That’s a lot of assumptions that won’t hold true. Not every patient can be 99214 or 90833 or both. Additionally there is more proof if you attempt to fudge the numbers (time is stored on tele visits) via tele company. I’m not saying you would fudge the numbers, but if you got behind on documentation and mistakenly billed a 90833 for a 15 min in-person visit that could have been 10 or 25 minutes because you didn’t write down exact times, what proof is against you? On tele, time stamps are proof for insurance complaints about your billing behavior. You’ll have patients that request to be fast because of 1,000 excuses and refuse therapy that day. Will you force it and anger them or drop your hourly revenue by 25%?

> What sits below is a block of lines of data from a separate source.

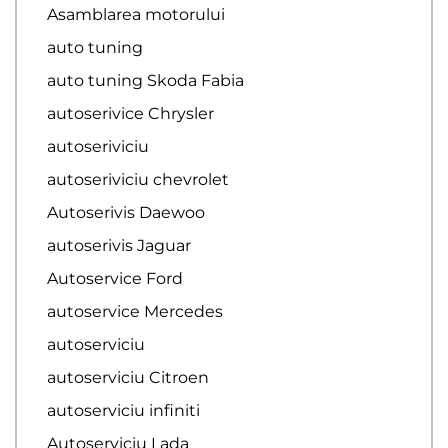
Asamblarea motorului
auto tuning
auto tuning Skoda Fabia
autoserivice Chrysler
autoseriviciu
autoseriviciu chevrolet
Autoserivis Daewoo
autoserivis Jaguar
Autoservice Ford
autoservice Mercedes
autoserviciu
autoserviciu Citroen
autoserviciu infiniti
Autoserviciu Lada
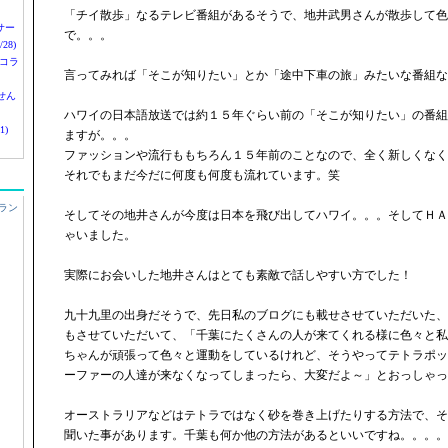
「チイ散歩」なるテレビ番組があるそうで、地井武男さんが散歩して色
nサー
で。。。
28)
 コラ
言ってみれば「そこが知りたい」とか「途中下車の旅」みたいな番組な
せん
ハワイの日本語放送では約１５年ぐらい前の「そこが知りたい」の番組
1)
ますが。。。
ファッションや流行ももちろん１５年前のことなので、全く新しくなく
それでもまだ今だに何度も何度も流れています。笑
ラン
そしてその地井さんが今度は日本を飛び出してハワイ。。。そしてＨＡ
ゃいました。
実際にお会いした地井さんはとても素敵で話しやすい方でした！
九十九里の出身だそうで、先日私のブログにも載せさせていただいた、
もさせていただいて、「千葉にたくさんの人が来てくれる様に色々と私
ちゃんが頑張って色々と運動をしているけれど、そうやってテトラポッ
ーファーの人達が来なくなってしまったら、大変だよ～」とおっしゃっ
オーストラリアなどはテトラではなく砂を巻き上げたりする方法で、そ
聞いた事があります。千葉も何か他の方法があるといいですね。。。。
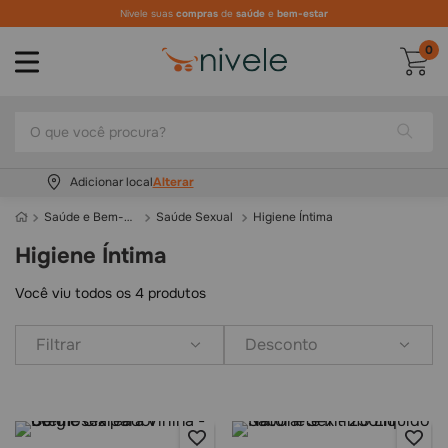
Parcelamos em até
10x no cartão
0
O que você procura?
Adicionar local
Saúde e Bem-Estar
Saúde Sexual
Higiene Íntima
Higiene Íntima
Você viu todos os
4
produtos
Filtrar
Desconto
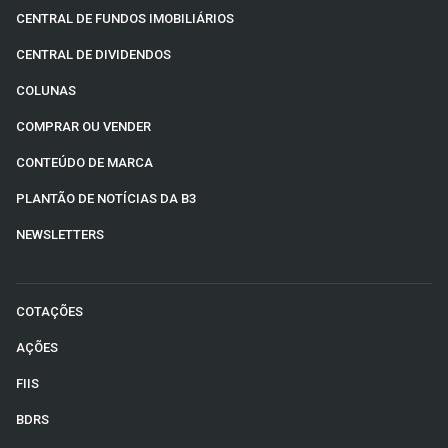
CENTRAL DE FUNDOS IMOBILIÁRIOS
CENTRAL DE DIVIDENDOS
COLUNAS
COMPRAR OU VENDER
CONTEÚDO DE MARCA
PLANTÃO DE NOTÍCIAS DA B3
NEWSLETTERS
COTAÇÕES
AÇÕES
FIIS
BDRS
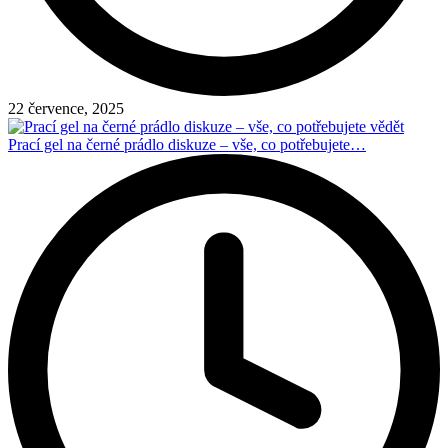
22 července, 2025
Prací gel na černé prádlo diskuze – vše, co potřebujete…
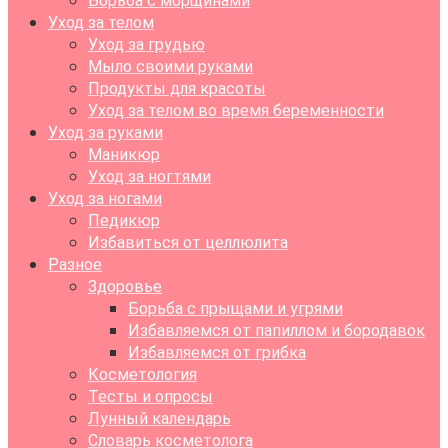
Борьба с морщинами
Уход за телом
Уход за грудью
Мыло своими руками
Продукты для красоты
Уход за телом во время беременности
Уход за руками
Маникюр
Уход за ногтями
Уход за ногами
Педикюр
Избавиться от целлюлита
Разное
Здоровье
Борьба с прыщами и угрями
Избавляемся от папиллом и бородавок
Избавляемся от грибка
Косметология
Тесты и опросы
Лунный календарь
Словарь косметолога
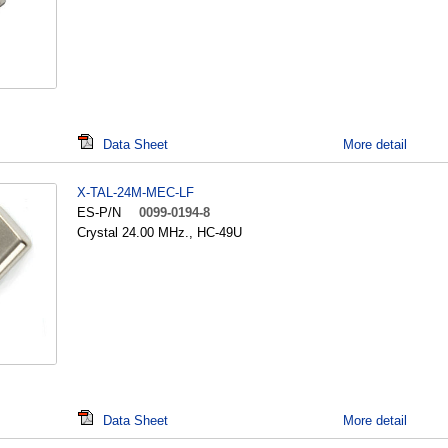
Data Sheet
More detail
X-TAL-24M-MEC-LF
ES-P/N
0099-0194-8
Crystal 24.00 MHz., HC-49U
Data Sheet
More detail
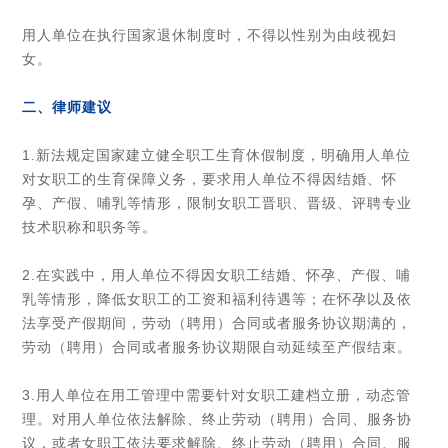
用人单位在执行国家退休制度时，不得以性别为由歧视妇
女。
二、律师建议
1.新法规定国家建立健全职工生育休假制度，明确用人单位
对女职工的生育保障义务，要求用人单位不得因结婚、怀
孕、产假、哺乳等情形，限制女职工晋职、晋级、评聘专业
技术职称和职务等。
2.在实践中，用人单位不得因女职工结婚、怀孕、产假、哺
乳等情形，降低女职工的工资和福利待遇等；在怀孕以及依
法享受产假期间，劳动（聘用）合同或者服务协议期满的，
劳动（聘用）合同或者服务协议期限自动延续至产假结束。
3.用人单位在用工管理中需要针对女职工建档立册，动态管
理。对用人单位依法解除、终止劳动（聘用）合同、服务协
议，或者女职工依法要求解除、终止劳动（聘用）合同、服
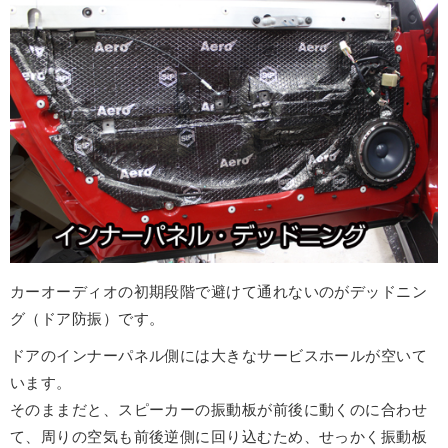
カーオーディオの初期段階で避けて通れないのがデッドニン
グ（ドア防振）です。
ドアのインナーパネル側には大きなサービスホールが空いて
います。
そのままだと、スピーカーの振動板が前後に動くのに合わせ
て、周りの空気も前後逆側に回り込むため、せっかく振動板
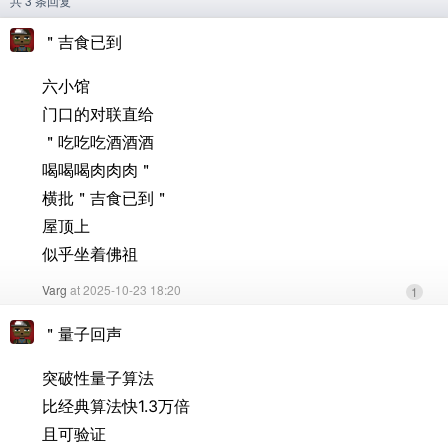
共 3 条回复
＂吉食已到
六小馆
门口的对联直给
＂吃吃吃酒酒酒
喝喝喝肉肉肉＂
横批＂吉食已到＂
屋顶上
似乎坐着佛祖
Varg
at 2025-10-23 18:20
1
＂量子回声
突破性量子算法
比经典算法快1.3万倍
且可验证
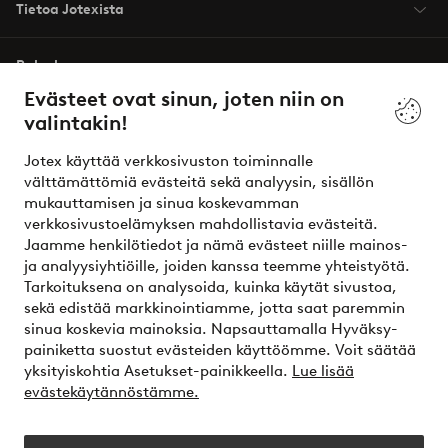
Tietoa Jotexista
Palvelumme
Evästeet ovat sinun, joten niin on
valintakin!
Ehdot
Jotex käyttää verkkosivuston toiminnalle
Ystävät
välttämättömiä evästeitä sekä analyysin, sisällön
mukauttamisen ja sinua koskevamman
verkkosivustoelämyksen mahdollistavia evästeitä.
Jaamme henkilötiedot ja nämä evästeet niille mainos-
Turvalliset maksut – maksa nyt tai erissä
ja analyysiyhtiöille, joiden kanssa teemme yhteistyötä.
Tarkoituksena on analysoida, kuinka käytät sivustoa,
Haluatko tietää
lisää maksuvaihtoehdoistamme
?
sekä edistää markkinointiamme, jotta saat paremmin
elpy
sinua koskevia mainoksia. Napsauttamalla Hyväksy-
painiketta suostut evästeiden käyttöömme. Voit säätää
yksityiskohtia Asetukset-painikkeella.
Lue lisää
evästekäytännöstämme.
Suomi - Valitse maa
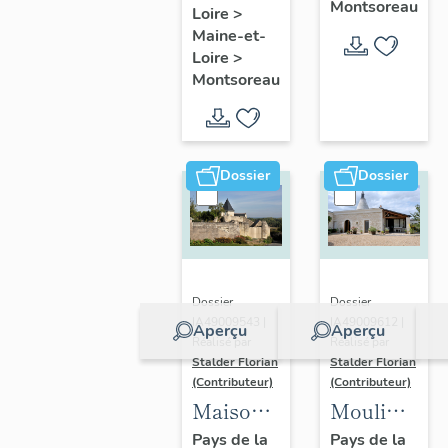
Montsoreau
Montsoreau
Loire
>
des
Maine-et-
Ouches,
Loire
>
Montsoreau
Montsoreau
Dossier
Dossier
Dossier
Dossier
IA49009543 |
IA49009612 |
Aperçu
Aperçu
Réalisé par
Réalisé par
Stalder Florian
Stalder Florian
(Contributeur)
(Contributeur)
Maison
Moulin à
Mireligère,
vent de
Pays de la
Pays de la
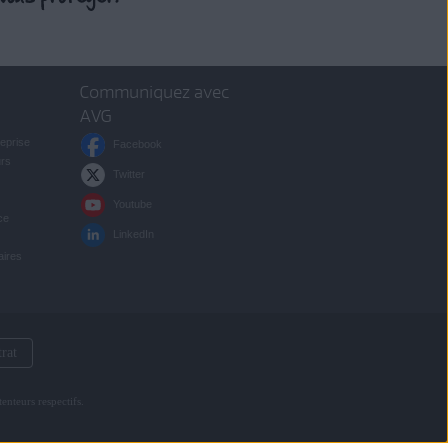
Communiquez avec
AVG
reprise
Facebook
urs
Twitter
Youtube
ce
LinkedIn
aires
trat
enteurs respectifs.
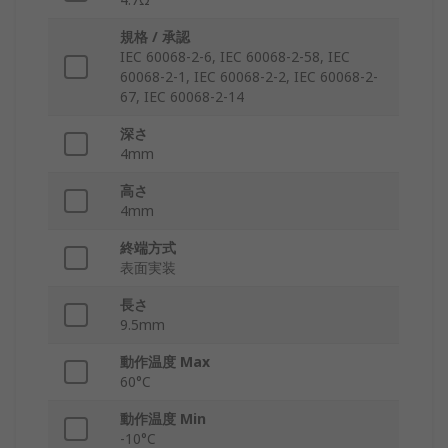
規格 / 承認
IEC 60068-2-6, IEC 60068-2-58, IEC
60068-2-1, IEC 60068-2-2, IEC 60068-2-
67, IEC 60068-2-14
深さ
4mm
高さ
4mm
終端方式
表面実装
長さ
9.5mm
動作温度 Max
60°C
動作温度 Min
-10°C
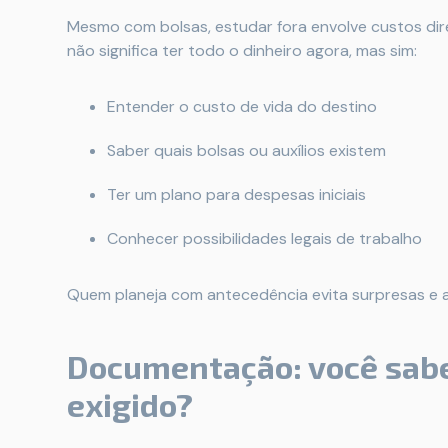
Mesmo com bolsas, estudar fora envolve custos dir
não significa ter todo o dinheiro agora, mas sim:
Entender o custo de vida do destino
Saber quais bolsas ou auxílios existem
Ter um plano para despesas iniciais
Conhecer possibilidades legais de trabalho
Quem planeja com antecedência evita surpresas e am
Documentação: você sab
exigido?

You’ll need 1-2 FT staff to manage this caseload. I would prefer 2 as they call in sick or quit and then you have to train if only 1. 1 of my staff worked 40% of last month’s hours due to Covid slowly moving through the family. It will take much longer to build a practice without staff with you returning calls in 1 hour slot each day when the patient may be busy. Where will staff be and how will you ensure productivity with no FT office? I’d rather see 1 extra patient that pays for my staff than waste time doing a PA every day.
Without attentive staff, patients will leave. Those follow up codes become new eval codes that pay much less.
For people that haven’t started a private practice, it looks easy and the numbers seem wonderful. The numbers don’t hold true. While there is more $ than most employed roles, you’ll be spending uncompensated hours managing staff, payroll, accounting meetings, attorney phone calls, etc. You’ll deal with employee hassles and have to fire people. They’ll cut corners if you let them. I’ve had uncompensated days from subpoenas and staff creating legal cases.
A friend of mine has her own office (small) with 1 staff. Over 50% tele. She is quitting pp and closing shop because of all the problems. She prefers less $ and fewer problems. Her staff quit randomly. It’s busy for 1 staff to handle, and other than disgruntled patients, 1 staff alone often gets lonely and frustrated. When staff quits, she works a few extra hours per day returning calls, messages, scheduling, etc. This’ll last 1-2 weeks. Few people actually show to interviews and without thorough background checks, you risk employees that will steal from you. She doesn’t have a 2nd staff to confirm issues and doesn’t like the idea of cameras in her waiting room, so sometimes she fires staff for likely inappropriate things. Her reviews on Google are not good from staff turnover and delays in returning phone calls. This has reduced referrals. Less of the desirable patients want to schedule now.